Maria Hill foi o mais próximo de gerência que Thor foi capaz de localizar. Ela era o braço direito de Fury. Me lembrava de tê-la visto duas, talvez três vezes. Nenhum encontro particularmente agradável. Pouco depois de um deles eu explodira a parede de casa e me jogara no penhasco sobre o mar. Me perguntei que impressão ela teria de mim.

A mulher dissera ao deus que entendia a gravidade que um ataque daqueles significava e sabia que isso poderia abalar as relações entre os dois reinos. E que apesar de não saber dizer de onde havia partido e nem como, destacaria agentes para investigarem e assim poderiam iniciar medidas paliativas. Sif fez uma careta ao ouvir a explicação. A S.H.I.E.L.D. não se comprometia a impedir que novos ataques ocorressem, embora fosse agir para evitá-los. Tinham seus próprios problemas internos para darem conta do que acontecia na outra ponta do universo.

Era natural que a agência considerasse o interesse repentino da H.Y.D.R.A. em incursões a Asgard como uma ameaça. Não sabíamos com precisão quais intenções esse ataque revelava e nem o que esperar. Eles desejavam impedir que sua própria situação se tornasse ainda pior. Asgard tinha armas poderosas além de espadas e lanças. Mas como um paciente, o domínio não estava em suas mãos. Não podíamos contar com a S.H.I.E.L.D. agora. Senti meu estômago afundar. Nunca achei que fosse desejar ver a organização agir.

– E que posição Asgard vai tomar? – Jane quis saber.

– Aguardar. – Loki falou seguro. – Que os soldados abandonem os exercícios e treinos de praxe e pratiquem formações de ataque e defesa enquanto isso. Iniciar um contra ataque seria precipitado, mas ficar parados seria descuido. Deixemos que a S.H.I.E.L.D. faça o melhor que puder. – concluiu olhando para Sif.

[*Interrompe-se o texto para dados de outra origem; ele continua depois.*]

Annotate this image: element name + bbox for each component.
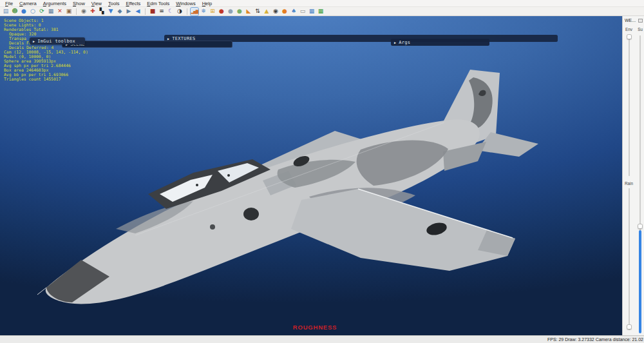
debug-overlay: Scene Objects: 1Scene Lights: 0Renderabl…: [4, 19, 88, 82]
sun-icon[interactable]: ●: [281, 8, 289, 15]
ramp-edit-icon[interactable]: ◣: [245, 8, 252, 15]
list-icon[interactable]: ≡: [158, 8, 166, 15]
user-icon[interactable]: ☻: [11, 8, 19, 15]
panel-header-imgui-toolbox[interactable]: ▶ ImGui toolbox: [30, 37, 85, 44]
collapse-arrow-icon: ▶: [167, 37, 169, 41]
slider-labels: Env Su: [625, 27, 643, 32]
application-window: FileCameraArgumentsShowViewToolsEffectsE…: [0, 0, 644, 343]
menu-item-view[interactable]: View: [88, 0, 105, 7]
menu-item-arguments[interactable]: Arguments: [40, 0, 70, 7]
status-text: FPS: 29 Draw: 3.27332 Camera distance: 2…: [547, 337, 643, 342]
panel-header-label: ImGui toolbox: [37, 39, 75, 44]
lamp-icon[interactable]: ▲: [263, 8, 270, 15]
sphere-green-icon[interactable]: ●: [236, 8, 243, 15]
aircraft-model: [0, 16, 622, 335]
menu-item-effects[interactable]: Effects: [123, 0, 144, 7]
panel-header-scene[interactable]: ▶ SCENE: [62, 41, 232, 48]
sphere-red-icon[interactable]: ●: [218, 8, 225, 15]
camera-icon[interactable]: ◉: [272, 8, 279, 15]
grid-large-icon[interactable]: ▦: [317, 8, 325, 15]
play-icon[interactable]: ▶: [125, 8, 133, 15]
env-label: Env: [625, 27, 632, 32]
collapse-arrow-icon: ▶: [33, 39, 35, 43]
screen-icon[interactable]: ▦: [47, 8, 55, 15]
rain-slider[interactable]: [629, 188, 630, 330]
sort-arrows-icon[interactable]: ⇅: [254, 8, 261, 15]
grid-small-icon[interactable]: ▦: [308, 8, 316, 15]
bar-chart-icon[interactable]: ▂▅▇: [191, 8, 198, 15]
sun-slider-fill: [639, 230, 641, 333]
menu-item-windows[interactable]: Windows: [173, 0, 198, 7]
roughness-label: ROUGHNESS: [0, 324, 622, 331]
toolbar-separator: [187, 8, 187, 15]
weather-panel-title: WE...: [625, 18, 636, 23]
arrow-left-icon[interactable]: ◀: [134, 8, 142, 15]
status-bar: FPS: 29 Draw: 3.27332 Camera distance: 2…: [0, 335, 644, 343]
menu-bar: FileCameraArgumentsShowViewToolsEffectsE…: [0, 0, 644, 7]
detach-icon[interactable]: [638, 19, 643, 23]
debug-line: Triangles count 1455017: [4, 77, 88, 82]
webcam-icon[interactable]: ◉: [80, 8, 88, 15]
panel-header-label: Args: [399, 40, 410, 45]
circle-outline-icon[interactable]: ○: [29, 8, 37, 15]
menu-item-camera[interactable]: Camera: [16, 0, 40, 7]
sphere-blue-icon[interactable]: ●: [20, 8, 28, 15]
env-slider[interactable]: [629, 35, 630, 176]
checker-icon[interactable]: ▚: [98, 8, 106, 15]
weather-panel: WE... Env Su Rain: [622, 16, 644, 335]
toolbar: ▤☻●○⟳▦✕▣◉✚▚▼◆▶◀■≡☾◑▂▅▇❄⊞●●●◣⇅▲◉●♠▭▦▦: [0, 7, 644, 16]
weather-panel-header: WE...: [625, 18, 643, 23]
refresh-icon[interactable]: ⟳: [38, 8, 46, 15]
toolbar-separator: [145, 8, 146, 15]
env-slider-handle[interactable]: [627, 34, 632, 39]
snowflake-icon[interactable]: ❄: [200, 8, 207, 15]
package-icon[interactable]: ▣: [65, 8, 73, 15]
rain-slider-handle[interactable]: [627, 324, 632, 329]
filter-icon[interactable]: ▼: [107, 8, 115, 15]
gizmo-icon[interactable]: ♠: [290, 8, 298, 15]
move-tool-icon[interactable]: ◆: [116, 8, 124, 15]
crosshair-icon[interactable]: ✚: [89, 8, 97, 15]
toolbar-separator: [76, 8, 77, 15]
copy-icon[interactable]: ⊞: [209, 8, 216, 15]
menu-item-show[interactable]: Show: [70, 0, 88, 7]
contrast-icon[interactable]: ◑: [176, 8, 184, 15]
stop-icon[interactable]: ■: [149, 8, 156, 15]
runner-icon[interactable]: ✕: [56, 8, 64, 15]
save-icon[interactable]: ▤: [2, 8, 10, 15]
sun-slider-handle[interactable]: [638, 224, 643, 229]
menu-item-help[interactable]: Help: [199, 0, 215, 7]
sun-label: Su: [638, 27, 643, 32]
rain-label: Rain: [625, 181, 633, 186]
collapse-arrow-icon: ▶: [394, 41, 396, 44]
menu-item-tools[interactable]: Tools: [105, 0, 123, 7]
panel-header-args[interactable]: ▶ Args: [391, 39, 489, 46]
viewport-3d[interactable]: Scene Objects: 1Scene Lights: 0Renderabl…: [0, 16, 622, 335]
menu-item-edm-tools[interactable]: Edm Tools: [144, 0, 173, 7]
moon-icon[interactable]: ☾: [167, 8, 175, 15]
sphere-gray-icon[interactable]: ●: [227, 8, 234, 15]
panel-icon[interactable]: ▭: [299, 8, 307, 15]
menu-item-file[interactable]: File: [2, 0, 16, 7]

A mulher encarava o próprio copo e permaneceu calada por um longo minuto. A deusa da guerra devia ter sua própria opinião sobre aquilo e era por isso que estava ali. Era dona de um cargo alto no exército asgardiano e liderara decisivamente grandes tropas em guerras e batalhas muito antes que eu soubesse pronunciar meu próprio nome. Sua palavra era importante naquele momento. A morena ergueu os olhos.

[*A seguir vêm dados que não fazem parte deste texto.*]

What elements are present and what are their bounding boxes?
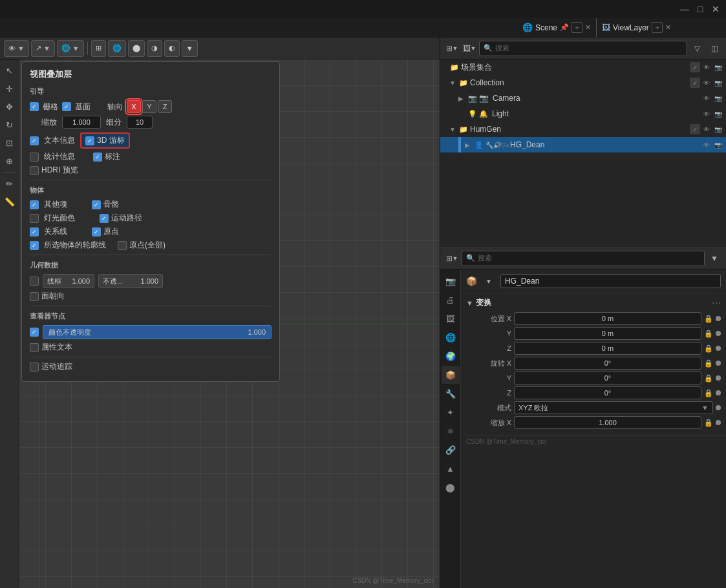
transform-btn[interactable]: ↗ ▼: [31, 40, 55, 57]
origin-all-checkbox[interactable]: [118, 241, 127, 250]
light-camera-icon[interactable]: 📷: [713, 109, 723, 119]
face-orient-checkbox[interactable]: [30, 292, 39, 301]
outliner-item-camera[interactable]: ▶ 📷 📷 Camera 👁 📷: [440, 90, 726, 106]
output-props-tab[interactable]: 🖨: [442, 291, 460, 309]
color-opacity-input[interactable]: 颜色不透明度 1.000: [43, 325, 272, 339]
pos-z-lock[interactable]: 🔒: [704, 344, 713, 353]
pos-y-lock[interactable]: 🔒: [704, 330, 713, 338]
selected-outline-checkbox[interactable]: [30, 241, 39, 250]
rot-y-lock[interactable]: 🔒: [704, 374, 713, 383]
other-checkbox[interactable]: [30, 200, 39, 209]
modifier-props-tab[interactable]: 🔧: [442, 384, 460, 403]
collection-checkbox[interactable]: ✓: [690, 78, 700, 88]
pos-x-input[interactable]: 0 m: [514, 312, 701, 325]
cursor-tool-icon[interactable]: ✛: [1, 80, 18, 97]
move-tool-icon[interactable]: ✥: [1, 98, 18, 115]
scale-tool-icon[interactable]: ⊡: [1, 134, 18, 151]
axis-y-btn[interactable]: Y: [142, 100, 156, 113]
view-mode-btn[interactable]: 👁 ▼: [4, 40, 29, 57]
humgen-camera-icon[interactable]: 📷: [713, 124, 723, 134]
pos-y-input[interactable]: 0 m: [514, 327, 701, 340]
transform-collapse-arrow[interactable]: ▼: [466, 299, 473, 307]
outliner-item-collection[interactable]: ▼ 📁 Collection ✓ 👁 📷: [440, 75, 726, 90]
motion-path-checkbox[interactable]: [100, 214, 109, 223]
pos-y-dot[interactable]: [716, 331, 721, 336]
render-btn[interactable]: ◐: [164, 40, 180, 57]
opacity-input[interactable]: 不透... 1.000: [98, 274, 163, 288]
outliner-display-btn[interactable]: 🖼 ▼: [462, 41, 477, 56]
rot-z-input[interactable]: 0°: [514, 386, 701, 399]
motion-track-checkbox[interactable]: [30, 362, 39, 372]
origin-checkbox[interactable]: [92, 227, 101, 236]
collection-eye[interactable]: 👁: [701, 78, 712, 88]
view-layer-tab[interactable]: 🖼: [442, 310, 460, 328]
object-props-tab[interactable]: 📦: [442, 366, 460, 384]
stats-checkbox[interactable]: [30, 152, 39, 162]
rot-z-dot[interactable]: [716, 390, 721, 395]
close-button[interactable]: ✕: [710, 4, 721, 14]
humgen-eye[interactable]: 👁: [701, 124, 712, 134]
rot-y-input[interactable]: 0°: [514, 372, 701, 384]
material-btn[interactable]: ◑: [147, 40, 162, 57]
object-name-arrow[interactable]: ▼: [481, 273, 496, 289]
render-props-tab[interactable]: 📷: [442, 272, 460, 290]
base-checkbox[interactable]: [62, 102, 71, 111]
physics-tab[interactable]: ⚛: [442, 422, 460, 440]
scale-value[interactable]: 1.000: [62, 116, 101, 129]
props-view-btn[interactable]: ⊞ ▼: [444, 251, 460, 266]
pos-x-lock[interactable]: 🔒: [704, 315, 713, 323]
select-tool-icon[interactable]: ↖: [1, 62, 18, 79]
mode-dot[interactable]: [716, 405, 721, 410]
humgen-checkbox[interactable]: ✓: [690, 124, 700, 134]
pos-x-dot[interactable]: [716, 316, 721, 321]
layout-btn[interactable]: ⊞: [91, 40, 106, 57]
maximize-button[interactable]: □: [695, 4, 705, 14]
material-tab[interactable]: ⬤: [442, 478, 460, 496]
scene-props-tab[interactable]: 🌐: [442, 328, 460, 346]
rot-y-dot[interactable]: [716, 375, 721, 381]
rot-z-lock[interactable]: 🔒: [704, 389, 713, 397]
viewlayer-close-icon[interactable]: ✕: [665, 23, 671, 32]
rot-x-lock[interactable]: 🔒: [704, 359, 713, 368]
pos-z-input[interactable]: 0 m: [514, 342, 701, 355]
scale-x-lock[interactable]: 🔒: [704, 419, 713, 427]
skeleton-checkbox[interactable]: [92, 200, 101, 209]
light-eye[interactable]: 👁: [701, 109, 712, 119]
outliner-item-humgen[interactable]: ▼ 📁 HumGen ✓ 👁 📷: [440, 121, 726, 137]
globe-btn[interactable]: 🌐: [108, 40, 126, 57]
scene-collection-eye[interactable]: 👁: [701, 62, 712, 72]
outliner-item-light[interactable]: 💡 🔔 Light 👁 📷: [440, 106, 726, 121]
scene-collection-checkbox[interactable]: ✓: [690, 62, 700, 72]
camera-camera-icon[interactable]: 📷: [713, 93, 723, 103]
sphere-btn[interactable]: ⬤: [128, 40, 145, 57]
props-search-bar[interactable]: 🔍 搜索: [462, 251, 705, 266]
outliner-extra-btn[interactable]: ◫: [707, 41, 722, 56]
rot-x-dot[interactable]: [716, 361, 721, 366]
axis-x-btn[interactable]: X: [127, 100, 141, 113]
data-tab[interactable]: ▲: [442, 459, 460, 478]
wireframe-input[interactable]: 线框 1.000: [43, 274, 94, 288]
pos-z-dot[interactable]: [716, 346, 721, 351]
transform-tool-icon[interactable]: ⊕: [1, 152, 18, 169]
outliner-filter-btn[interactable]: ▽: [689, 41, 705, 56]
scale-x-dot[interactable]: [716, 420, 721, 425]
viewport-shading-btn[interactable]: 🌐 ▼: [57, 40, 84, 57]
wireframe-checkbox[interactable]: [30, 277, 39, 286]
particles-tab[interactable]: ✦: [442, 403, 460, 421]
outliner-item-hg-dean[interactable]: ▶ 👤 🔧🔊▽₆ HG_Dean 👁 📷: [440, 137, 726, 152]
annotation-checkbox[interactable]: [93, 152, 102, 162]
rotate-tool-icon[interactable]: ↻: [1, 116, 18, 133]
cursor-3d-checkbox[interactable]: [85, 136, 94, 145]
props-filter-btn[interactable]: ▼: [707, 251, 722, 266]
light-color-checkbox[interactable]: [30, 214, 39, 223]
camera-eye[interactable]: 👁: [701, 93, 712, 103]
subdivide-value[interactable]: 10: [127, 116, 153, 129]
scale-x-input[interactable]: 1.000: [514, 416, 701, 429]
scene-collection-camera[interactable]: 📷: [713, 62, 723, 72]
extra-btn[interactable]: ▼: [182, 40, 198, 57]
scene-new-icon[interactable]: ＋: [571, 22, 582, 33]
axis-z-btn[interactable]: Z: [158, 100, 172, 113]
world-props-tab[interactable]: 🌍: [442, 347, 460, 365]
relation-checkbox[interactable]: [30, 227, 39, 236]
attr-text-checkbox[interactable]: [30, 343, 39, 352]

– Concordo, mas precisamos destacar soldados e, ao menos tentar, recuperar os reféns. Se isso não for feito, logo a população vai clamar para levantar armas. – alertou. Os irmãos assentiram em concordância. Como eles fariam aquilo, eu não sabia.

– Thor pode enviar tropas à Midgard, assim que amanhecer. – Loki afirmou. Não era uma sugestão. Então entendi o objetivo daquela reunião. Aquilo era um preparatório pré-Conselho. – Os envie para ajudar nas buscas.

O príncipe herdeiro os enfrentaria sozinho e deveria ser preciso naquilo que diria. Precisava passar a sensação de que tudo estava sobre controle, mesmo quando não poderia estar mais distante disso. No fundo eu sabia que todos contavam que a H.Y.D.R.A. não daria as caras novamente e tudo aquilo seria uma preparação desnecessária.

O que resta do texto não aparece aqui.